[Dataset records]
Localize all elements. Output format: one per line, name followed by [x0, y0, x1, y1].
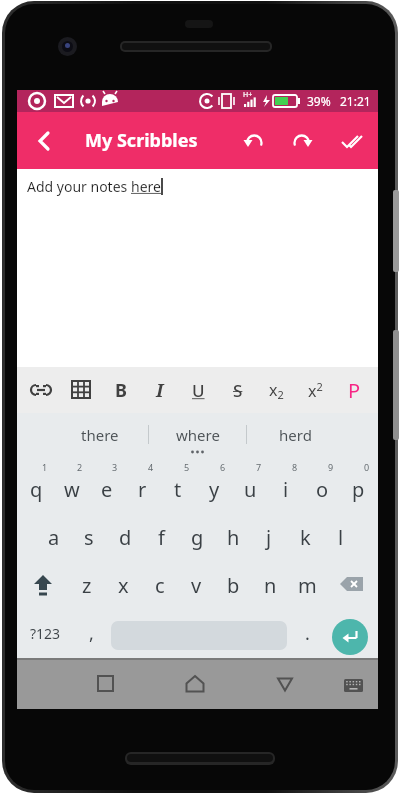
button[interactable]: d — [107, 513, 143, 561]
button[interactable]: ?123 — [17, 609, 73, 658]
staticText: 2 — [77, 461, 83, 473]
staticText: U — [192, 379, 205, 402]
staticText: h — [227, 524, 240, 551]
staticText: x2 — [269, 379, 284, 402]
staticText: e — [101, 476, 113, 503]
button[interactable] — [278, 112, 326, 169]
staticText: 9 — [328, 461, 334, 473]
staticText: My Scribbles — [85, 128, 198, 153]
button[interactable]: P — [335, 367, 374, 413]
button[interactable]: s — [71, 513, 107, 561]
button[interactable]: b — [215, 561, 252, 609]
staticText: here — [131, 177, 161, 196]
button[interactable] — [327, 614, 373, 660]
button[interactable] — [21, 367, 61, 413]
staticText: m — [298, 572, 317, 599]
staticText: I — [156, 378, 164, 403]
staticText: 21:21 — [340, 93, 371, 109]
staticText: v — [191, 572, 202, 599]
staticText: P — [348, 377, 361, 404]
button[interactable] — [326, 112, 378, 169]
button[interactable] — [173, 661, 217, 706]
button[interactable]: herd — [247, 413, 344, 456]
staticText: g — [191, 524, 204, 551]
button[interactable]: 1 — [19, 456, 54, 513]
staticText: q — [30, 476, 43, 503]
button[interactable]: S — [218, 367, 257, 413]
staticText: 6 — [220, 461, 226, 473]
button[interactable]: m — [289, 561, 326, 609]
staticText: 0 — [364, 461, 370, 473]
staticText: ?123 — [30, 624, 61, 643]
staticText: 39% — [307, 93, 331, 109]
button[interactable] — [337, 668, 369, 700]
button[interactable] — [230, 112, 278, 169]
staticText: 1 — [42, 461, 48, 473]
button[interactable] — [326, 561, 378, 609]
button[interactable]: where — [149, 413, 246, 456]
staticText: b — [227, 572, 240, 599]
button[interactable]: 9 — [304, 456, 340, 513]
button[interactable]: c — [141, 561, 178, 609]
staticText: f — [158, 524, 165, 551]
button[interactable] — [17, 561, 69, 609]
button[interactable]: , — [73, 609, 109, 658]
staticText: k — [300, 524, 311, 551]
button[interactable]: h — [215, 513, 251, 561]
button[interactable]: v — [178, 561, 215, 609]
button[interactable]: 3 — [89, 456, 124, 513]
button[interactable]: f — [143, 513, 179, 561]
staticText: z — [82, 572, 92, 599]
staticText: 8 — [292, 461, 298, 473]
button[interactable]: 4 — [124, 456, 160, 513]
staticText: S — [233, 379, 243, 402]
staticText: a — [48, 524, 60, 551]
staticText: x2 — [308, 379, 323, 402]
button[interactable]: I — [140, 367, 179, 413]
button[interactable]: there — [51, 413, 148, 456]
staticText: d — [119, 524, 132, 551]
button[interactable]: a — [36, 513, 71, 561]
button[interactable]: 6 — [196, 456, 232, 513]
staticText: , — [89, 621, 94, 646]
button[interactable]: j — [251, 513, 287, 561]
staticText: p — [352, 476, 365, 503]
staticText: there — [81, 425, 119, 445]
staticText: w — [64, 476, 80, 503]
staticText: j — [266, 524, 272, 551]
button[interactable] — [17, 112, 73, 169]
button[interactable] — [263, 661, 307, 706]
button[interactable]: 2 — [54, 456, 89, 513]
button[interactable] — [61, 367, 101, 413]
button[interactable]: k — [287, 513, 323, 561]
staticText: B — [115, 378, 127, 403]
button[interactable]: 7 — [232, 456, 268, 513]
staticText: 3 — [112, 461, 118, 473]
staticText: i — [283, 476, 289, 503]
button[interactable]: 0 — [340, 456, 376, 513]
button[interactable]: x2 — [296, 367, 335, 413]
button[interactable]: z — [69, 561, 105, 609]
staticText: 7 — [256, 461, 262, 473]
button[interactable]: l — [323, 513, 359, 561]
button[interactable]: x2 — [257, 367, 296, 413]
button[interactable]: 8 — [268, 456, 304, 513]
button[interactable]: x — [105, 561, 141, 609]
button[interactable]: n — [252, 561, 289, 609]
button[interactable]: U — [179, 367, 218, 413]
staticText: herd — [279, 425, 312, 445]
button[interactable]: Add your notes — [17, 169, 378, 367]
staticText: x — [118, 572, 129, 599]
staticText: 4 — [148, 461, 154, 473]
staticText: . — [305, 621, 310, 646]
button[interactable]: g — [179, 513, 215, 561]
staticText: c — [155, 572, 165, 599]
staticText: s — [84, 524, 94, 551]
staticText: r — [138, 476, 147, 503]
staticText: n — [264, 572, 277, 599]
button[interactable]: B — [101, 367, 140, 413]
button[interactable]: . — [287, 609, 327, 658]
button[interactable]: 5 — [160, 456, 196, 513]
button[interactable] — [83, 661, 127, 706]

● **WORK TO BE COMPLETED**: Scan the records for the string "there" and report each line where it occurs.

● **ANSWER TO THIS PROBLEM**:
button[interactable]: there — [51, 413, 148, 456]
staticText: there — [81, 425, 119, 445]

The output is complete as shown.